In deze civiele zaak, behandeld door de Rechtbank Den Haag, vorderde ANWB B.V. een schadevergoeding van CLIMATE NEUTRAL GROUP B.V. (CNG) ter hoogte van € 288.010,-, als gevolg van een geschil over de totstandkoming van een overeenkomst voor de aankoop van CO2-certificaten. De procedure begon met een dagvaarding op 1 juli 2022, gevolgd door een mondelinge behandeling op 27 januari 2023. De kern van het geschil was of er op 15 of 16 november 2021 een rechtsgeldige overeenkomst tot stand was gekomen tussen ANWB en CNG. ANWB stelde dat er een overeenkomst was ontstaan op basis van een offerte die CNG had gedaan, terwijl CNG betwistte dat er een overeenkomst was gesloten en de offerte had ingetrokken.

De rechtbank oordeelde dat er geen overeenkomst tot stand was gekomen, omdat de offerte van CNG op 15 november 2021 geen geldigheidsduur bevatte en op 16 november 2021 rechtsgeldig was ingetrokken. De rechtbank benadrukte dat een aanbod zonder termijn op elk moment kan worden herroepen. ANWB had niet kunnen verwachten dat de offerte een termijn van 20 werkdagen had, gezien de omstandigheden en de communicatie tussen partijen. De rechtbank wees de vorderingen van ANWB af en veroordeelde haar in de proceskosten, die op € 11.027,00 werden vastgesteld.

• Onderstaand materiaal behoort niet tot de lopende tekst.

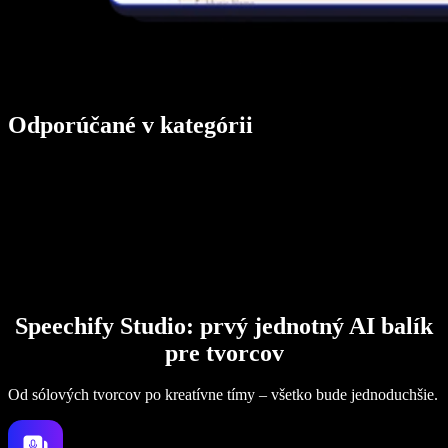
Odporúčané v kategórii
Speechify Studio: prvý jednotný AI balík
pre tvorcov
Od sólových tvorcov po kreatívne tímy – všetko bude jednoduchšie.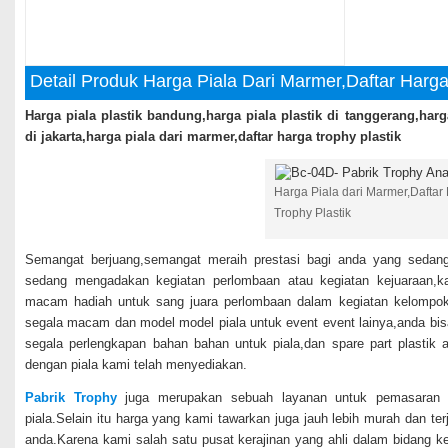
Detail Produk Harga Piala Dari Marmer,Daftar Harga
Harga piala plastik bandung,harga piala plastik di tanggerang,harga
di jakarta,harga piala dari marmer,daftar harga trophy plastik
Harga Piala dari Marmer,Daftar
Trophy Plastik
Semangat berjuang,semangat meraih prestasi bagi anda yang sedan
sedang mengadakan kegiatan perlombaan atau kegiatan kejuaraan,
macam hadiah untuk sang juara perlombaan dalam kegiatan kelompok
segala macam dan model model piala untuk event event lainya,anda b
segala perlengkapan bahan bahan untuk piala,dan spare part plastik
dengan piala kami telah menyediakan.
Pabrik Trophy
juga merupakan sebuah layanan untuk pemasaran d
piala.Selain itu harga yang kami tawarkan juga jauh lebih murah dan te
anda.Karena kami salah satu pusat kerajinan yang ahli dalam bidang ker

Dit vonnis is gewezen door mr. J. Brandt en openbaar uitgesproken op 15 maart 2023. De zaak benadrukt de noodzaak van duidelijke communicatie en afspraken bij het sluiten van overeenkomsten, vooral in commerciële transacties.

Uitspraak

RECHTBANK Den Haag

Civiel recht
Zaaknummer: C/09/632742 / HA ZA 22-626
Vonnis van 15 maart 2023
in de zaak van
ANWB B.V.te Den Haag,
eisende partij,
hierna te noemen: ANWB,
advocaat: mr. J.L. Oudshoorn te Rijswijk,
tegen
CLIMATE NEUTRAL GROUP B.V.te Utrecht,
gedaagde partij,
hierna te noemen: CNG,
advocaat: mr. E.B.M. Brons-Stikkelbroeck te Zeist.

1.De procedure

1.1.
Het procesdossier bestaat uit:
  • de dagvaarding van 1 juli 2022 met producties 1 t/m 12;
  • de conclusie van antwoord met producties 1 t/m 4;
  • het tussenvonnis van 21 december 2022, waarin een mondelinge behandeling is bepaald.
1.2.
Op 27 januari 2023 heeft de mondelinge behandeling plaatsgevonden. De griffier heeft aantekeningen gemaakt van wat partijen tijdens de zitting hebben gezegd. Deze aantekeningen zijn aan het griffiedossier toegevoegd. Vervolgens is vonnis bepaald.

2.De feiten

2.1.
In 2021 heeft ANWB CNG benaderd voor de aankoop van CO2-certificaten ter compensatie van haar CO2-uitstoot. Het contact loopt aan de zijde van ANWB via haar inkoper [naam01] . Aan de zijde van CNG loopt het contact via [naam02] en [naam03] (Strategic Partnership Manager respectievelijk Carbon Portfolio Manager).
2.2.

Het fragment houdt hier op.